Visão Geral e Geologia
Estendendo-se pelo centro do Zimbábue, o Grande Dique é uma das principais intrusões portadoras de minerais do mundo e a base geológica da indústria de Metais do Grupo da Platina (MGP) do Zimbábue. Ele se estende por mais de 550 km do nordeste ao sudoeste do país e geralmente tem cerca de 3 a 12 km de largura. Apesar do nome, não é um dique geológico convencional — uma simples camada de rocha quase vertical. É um corpo muito maior e mais complexo de rocha ígnea estratificada, formado quando material fundido penetrou no antigo Cráton do Zimbábue e resfriou lentamente abaixo da superfície da Terra. [1–3]
O Grande Dique também é extremamente antigo. A datação de urânio-chumbo de alta precisão de minerais da intrusão produziu uma idade de cristalização de 2.575,4 ± 0,7 milhões de anos, ou aproximadamente 2,58 bilhões de anos. A NASA geralmente arredonda isso para cerca de 2,5 bilhões de anos.
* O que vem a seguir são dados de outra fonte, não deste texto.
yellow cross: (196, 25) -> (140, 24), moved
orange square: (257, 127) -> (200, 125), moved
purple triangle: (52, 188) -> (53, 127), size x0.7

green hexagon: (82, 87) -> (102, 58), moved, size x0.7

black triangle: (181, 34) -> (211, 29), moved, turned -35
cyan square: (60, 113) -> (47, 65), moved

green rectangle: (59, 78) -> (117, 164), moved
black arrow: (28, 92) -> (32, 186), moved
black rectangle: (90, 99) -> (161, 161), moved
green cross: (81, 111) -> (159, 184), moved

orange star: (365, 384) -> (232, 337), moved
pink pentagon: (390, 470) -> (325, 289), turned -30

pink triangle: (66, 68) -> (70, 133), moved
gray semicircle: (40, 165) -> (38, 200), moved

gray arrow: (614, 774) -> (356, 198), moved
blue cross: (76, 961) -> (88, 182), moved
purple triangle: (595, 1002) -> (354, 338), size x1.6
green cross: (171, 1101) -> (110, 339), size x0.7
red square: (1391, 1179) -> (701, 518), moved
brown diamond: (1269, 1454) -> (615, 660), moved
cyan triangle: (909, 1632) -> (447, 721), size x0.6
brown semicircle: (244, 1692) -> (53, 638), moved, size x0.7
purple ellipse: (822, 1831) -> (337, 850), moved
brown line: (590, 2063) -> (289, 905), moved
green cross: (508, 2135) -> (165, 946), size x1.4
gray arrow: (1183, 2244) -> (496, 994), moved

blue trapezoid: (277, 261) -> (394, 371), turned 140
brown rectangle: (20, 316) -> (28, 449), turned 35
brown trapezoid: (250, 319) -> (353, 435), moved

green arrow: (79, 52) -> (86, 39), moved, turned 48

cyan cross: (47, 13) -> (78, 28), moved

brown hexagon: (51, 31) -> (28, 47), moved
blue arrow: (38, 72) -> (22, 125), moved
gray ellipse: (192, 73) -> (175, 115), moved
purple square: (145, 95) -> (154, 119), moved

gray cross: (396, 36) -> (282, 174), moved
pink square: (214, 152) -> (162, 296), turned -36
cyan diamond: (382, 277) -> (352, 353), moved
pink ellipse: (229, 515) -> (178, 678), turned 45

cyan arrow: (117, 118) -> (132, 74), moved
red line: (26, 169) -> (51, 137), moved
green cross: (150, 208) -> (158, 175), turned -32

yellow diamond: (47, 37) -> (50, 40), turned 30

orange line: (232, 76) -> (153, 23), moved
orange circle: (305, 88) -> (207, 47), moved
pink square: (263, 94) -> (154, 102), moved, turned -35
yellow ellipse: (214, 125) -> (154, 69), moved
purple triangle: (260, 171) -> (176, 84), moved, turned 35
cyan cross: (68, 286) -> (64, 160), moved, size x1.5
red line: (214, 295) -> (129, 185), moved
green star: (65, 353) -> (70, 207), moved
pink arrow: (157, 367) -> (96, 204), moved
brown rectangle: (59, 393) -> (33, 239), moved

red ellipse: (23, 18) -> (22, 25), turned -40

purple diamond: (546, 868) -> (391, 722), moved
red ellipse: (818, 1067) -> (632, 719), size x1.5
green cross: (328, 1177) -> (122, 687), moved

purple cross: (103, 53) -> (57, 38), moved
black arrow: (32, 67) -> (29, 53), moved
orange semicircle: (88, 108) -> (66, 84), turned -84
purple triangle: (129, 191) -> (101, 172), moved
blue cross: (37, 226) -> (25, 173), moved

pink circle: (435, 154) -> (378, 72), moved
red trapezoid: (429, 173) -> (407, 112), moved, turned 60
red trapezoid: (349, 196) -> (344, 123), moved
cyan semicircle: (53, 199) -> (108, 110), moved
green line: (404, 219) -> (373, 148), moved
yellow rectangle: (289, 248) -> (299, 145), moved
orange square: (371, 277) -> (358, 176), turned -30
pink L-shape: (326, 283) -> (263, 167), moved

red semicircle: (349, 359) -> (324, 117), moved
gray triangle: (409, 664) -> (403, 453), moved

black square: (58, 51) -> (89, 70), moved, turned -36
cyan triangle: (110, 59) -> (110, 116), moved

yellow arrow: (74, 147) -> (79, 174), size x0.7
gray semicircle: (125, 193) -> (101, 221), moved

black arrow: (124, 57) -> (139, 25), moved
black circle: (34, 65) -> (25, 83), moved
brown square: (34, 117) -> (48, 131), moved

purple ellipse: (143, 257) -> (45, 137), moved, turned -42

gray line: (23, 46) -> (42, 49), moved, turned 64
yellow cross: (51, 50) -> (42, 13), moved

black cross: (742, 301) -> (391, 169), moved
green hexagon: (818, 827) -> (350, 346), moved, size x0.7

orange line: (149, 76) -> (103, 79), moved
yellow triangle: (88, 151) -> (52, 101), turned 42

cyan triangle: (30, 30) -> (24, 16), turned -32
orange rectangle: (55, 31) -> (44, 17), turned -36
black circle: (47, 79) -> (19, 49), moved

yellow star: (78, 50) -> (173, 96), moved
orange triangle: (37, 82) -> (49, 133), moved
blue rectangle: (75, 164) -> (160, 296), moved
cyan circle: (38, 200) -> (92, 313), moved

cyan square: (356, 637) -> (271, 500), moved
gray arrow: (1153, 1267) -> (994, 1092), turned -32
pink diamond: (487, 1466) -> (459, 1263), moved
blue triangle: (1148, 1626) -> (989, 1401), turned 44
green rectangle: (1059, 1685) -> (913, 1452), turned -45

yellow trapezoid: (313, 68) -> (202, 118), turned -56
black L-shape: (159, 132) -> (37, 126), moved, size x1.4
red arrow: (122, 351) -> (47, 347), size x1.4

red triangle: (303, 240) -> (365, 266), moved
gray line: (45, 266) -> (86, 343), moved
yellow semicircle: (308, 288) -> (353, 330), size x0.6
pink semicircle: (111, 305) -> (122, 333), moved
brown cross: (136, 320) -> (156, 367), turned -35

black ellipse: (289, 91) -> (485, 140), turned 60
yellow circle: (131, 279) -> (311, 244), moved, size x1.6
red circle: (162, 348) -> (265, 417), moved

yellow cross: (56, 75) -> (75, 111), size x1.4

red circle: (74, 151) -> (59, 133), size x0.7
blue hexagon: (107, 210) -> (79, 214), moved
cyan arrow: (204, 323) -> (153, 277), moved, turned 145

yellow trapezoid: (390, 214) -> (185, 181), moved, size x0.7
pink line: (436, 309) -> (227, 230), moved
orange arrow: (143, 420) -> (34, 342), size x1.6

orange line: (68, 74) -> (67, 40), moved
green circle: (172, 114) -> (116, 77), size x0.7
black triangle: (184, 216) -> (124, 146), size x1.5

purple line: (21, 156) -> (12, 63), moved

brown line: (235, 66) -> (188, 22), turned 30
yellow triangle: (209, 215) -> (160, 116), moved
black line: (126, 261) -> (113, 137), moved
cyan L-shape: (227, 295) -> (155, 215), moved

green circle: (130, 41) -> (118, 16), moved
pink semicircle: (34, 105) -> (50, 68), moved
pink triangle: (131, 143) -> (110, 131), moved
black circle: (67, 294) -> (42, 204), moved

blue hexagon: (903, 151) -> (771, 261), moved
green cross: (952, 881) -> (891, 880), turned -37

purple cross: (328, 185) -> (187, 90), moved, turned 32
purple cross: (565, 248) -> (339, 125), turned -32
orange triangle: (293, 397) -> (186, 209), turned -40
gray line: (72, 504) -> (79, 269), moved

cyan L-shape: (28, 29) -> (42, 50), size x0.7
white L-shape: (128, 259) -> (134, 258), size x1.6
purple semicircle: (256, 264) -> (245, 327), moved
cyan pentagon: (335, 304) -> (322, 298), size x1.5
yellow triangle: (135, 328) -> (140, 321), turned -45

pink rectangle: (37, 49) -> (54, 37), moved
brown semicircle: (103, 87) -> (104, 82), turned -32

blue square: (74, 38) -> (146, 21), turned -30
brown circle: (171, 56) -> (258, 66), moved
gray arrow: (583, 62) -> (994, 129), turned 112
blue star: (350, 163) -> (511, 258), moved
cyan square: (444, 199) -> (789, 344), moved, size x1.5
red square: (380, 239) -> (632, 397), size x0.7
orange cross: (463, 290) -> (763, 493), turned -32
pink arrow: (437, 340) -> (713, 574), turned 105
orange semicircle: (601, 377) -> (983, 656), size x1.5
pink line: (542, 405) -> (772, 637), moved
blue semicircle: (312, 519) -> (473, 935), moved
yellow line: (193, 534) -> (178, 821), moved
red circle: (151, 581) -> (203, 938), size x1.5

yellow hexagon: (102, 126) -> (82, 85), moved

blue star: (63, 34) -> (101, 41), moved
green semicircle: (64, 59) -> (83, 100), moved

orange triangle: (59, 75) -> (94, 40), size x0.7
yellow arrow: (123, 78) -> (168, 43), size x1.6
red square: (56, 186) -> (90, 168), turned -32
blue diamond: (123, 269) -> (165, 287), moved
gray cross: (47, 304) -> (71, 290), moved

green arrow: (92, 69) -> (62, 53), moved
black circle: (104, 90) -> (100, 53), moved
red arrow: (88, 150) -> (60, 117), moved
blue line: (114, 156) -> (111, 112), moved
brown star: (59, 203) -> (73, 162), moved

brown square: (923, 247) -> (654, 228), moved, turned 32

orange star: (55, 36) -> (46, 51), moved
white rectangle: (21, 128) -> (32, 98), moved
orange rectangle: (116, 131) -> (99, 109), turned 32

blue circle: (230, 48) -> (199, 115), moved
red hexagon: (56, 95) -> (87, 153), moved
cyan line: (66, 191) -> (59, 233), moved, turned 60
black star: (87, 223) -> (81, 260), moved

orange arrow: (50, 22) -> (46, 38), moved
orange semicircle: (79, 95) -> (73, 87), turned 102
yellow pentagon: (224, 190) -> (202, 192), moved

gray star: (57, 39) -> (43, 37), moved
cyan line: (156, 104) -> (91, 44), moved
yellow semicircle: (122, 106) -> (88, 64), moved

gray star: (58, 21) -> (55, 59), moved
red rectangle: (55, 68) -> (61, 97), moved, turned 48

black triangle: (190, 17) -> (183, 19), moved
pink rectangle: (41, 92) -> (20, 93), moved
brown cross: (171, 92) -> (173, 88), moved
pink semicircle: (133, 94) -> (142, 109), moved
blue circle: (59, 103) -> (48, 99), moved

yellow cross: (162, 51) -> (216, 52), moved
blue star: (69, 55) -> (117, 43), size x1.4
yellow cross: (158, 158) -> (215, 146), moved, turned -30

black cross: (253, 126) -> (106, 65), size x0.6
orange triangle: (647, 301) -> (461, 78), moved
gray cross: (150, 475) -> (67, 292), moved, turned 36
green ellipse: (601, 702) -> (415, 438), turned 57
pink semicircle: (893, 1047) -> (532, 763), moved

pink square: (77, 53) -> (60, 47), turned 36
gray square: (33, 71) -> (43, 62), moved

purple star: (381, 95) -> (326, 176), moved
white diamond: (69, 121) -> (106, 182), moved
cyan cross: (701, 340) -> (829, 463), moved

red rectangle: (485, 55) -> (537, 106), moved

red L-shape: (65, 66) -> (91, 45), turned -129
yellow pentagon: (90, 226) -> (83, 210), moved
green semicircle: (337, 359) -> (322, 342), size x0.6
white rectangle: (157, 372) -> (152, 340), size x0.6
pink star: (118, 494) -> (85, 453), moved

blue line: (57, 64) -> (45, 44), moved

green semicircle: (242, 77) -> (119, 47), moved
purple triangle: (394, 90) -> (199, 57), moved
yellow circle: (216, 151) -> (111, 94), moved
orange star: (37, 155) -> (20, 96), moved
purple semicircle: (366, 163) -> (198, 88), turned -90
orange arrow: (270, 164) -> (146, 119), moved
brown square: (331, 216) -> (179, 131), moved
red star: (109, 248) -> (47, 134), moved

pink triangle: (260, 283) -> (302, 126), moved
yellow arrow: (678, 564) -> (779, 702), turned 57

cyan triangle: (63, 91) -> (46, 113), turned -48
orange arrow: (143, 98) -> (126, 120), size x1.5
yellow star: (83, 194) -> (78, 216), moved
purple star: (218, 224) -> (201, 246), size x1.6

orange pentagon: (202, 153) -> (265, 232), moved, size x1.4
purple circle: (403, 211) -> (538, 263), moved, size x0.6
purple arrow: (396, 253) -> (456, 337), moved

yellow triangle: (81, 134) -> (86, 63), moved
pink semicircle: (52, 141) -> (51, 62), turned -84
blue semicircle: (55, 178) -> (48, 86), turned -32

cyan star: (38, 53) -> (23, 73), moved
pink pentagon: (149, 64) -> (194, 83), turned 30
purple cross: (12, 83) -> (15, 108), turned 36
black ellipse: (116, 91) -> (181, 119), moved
A intrusão, portanto, formou-se durante o final do Arqueano, dentro de rochas do ainda mais antigo Cráton do Zimbábue. [1,2]
Abaixo da superfície, o Grande Dique tem uma estrutura profunda em forma de calha ou quilha. Estudos geológicos descrevem um sistema estratificado no qual diferentes minerais cristalizaram em diferentes estágios à medida que o magma esfriava. Essa separação é central para sua importância econômica. O cromo concentrou-se principalmente em camadas de cromitita, enquanto os MGP e metais como níquel e cobre concentraram-se em outros níveis. O Grande Dique, portanto, contém metais valiosos em camadas geológicas específicas, em vez de uniformemente por todo o corpo rochoso. [1,3]
A importância internacional do Zimbábue em MGP é substancial. De acordo com o Serviço Geológico dos EUA (USGS), o Zimbábue foi o terceiro maior produtor mundial de platina em 2024, respondendo por cerca de 10,3% da produção mineral global, e o quarto maior produtor de paládio, com cerca de 7,0%. Suas principais minas de MGP — Zimplats, Mimosa e Unki — estão todas localizadas no Grande Dique. [4]

Crédito:Vista aérea do Grande Dique: tripulação da Expedição 25 da ISS / Observatório da Terra da NASA. Fotografia de astronauta ISS025-E-5538, adquirida em 30 de setembro de 2010.
Subcâmaras e Zonas Mineralizadas
O Grande Dique não é uma câmara magmática uniforme. Estudos geológicos dividem-na em duas amplas câmaras magmáticas, norte e sul, e cinco subcâmaras principais. De norte a sul, são elas Musengezi, Darwendale, Sebakwe, Selukwe e Wedza. Selukwe está associada à área hoje conhecida como Shurugwi. As subcâmaras Musengezi, Darwendale e Sebakwe formam a parte norte, enquanto Selukwe e Wedza formam a parte sul. [3,5]
Essa divisão em cinco partes é importante porque descrições simplificadas mais antigas às vezes se referem a apenas quatro subcâmaras. A literatura geológica atual confirma cinco. A ampla sequência de rochas pode, ainda assim, ser traçada ao longo de grande parte do Grande Dique, permitindo reconhecer a mesma arquitetura geológica básica por centenas de quilômetros. [2,3]
A sequência rochosa pode ser simplificada em duas divisões principais. A Sequência Ultramáfica inferior contém rochas ricas em magnésio e ferro, como piroxenito, harzburgito e dunito, juntamente com camadas de cromitito. Acima dela encontra-se a Sequência Máfica, dominada por rochas como norito, gabronorito e gabro. Para um não geólogo, o ponto principal é simples: à medida que o magma esfriava, diferentes minerais se formavam em diferentes estágios, criando um sistema mineral verticalmente estratificado. [5]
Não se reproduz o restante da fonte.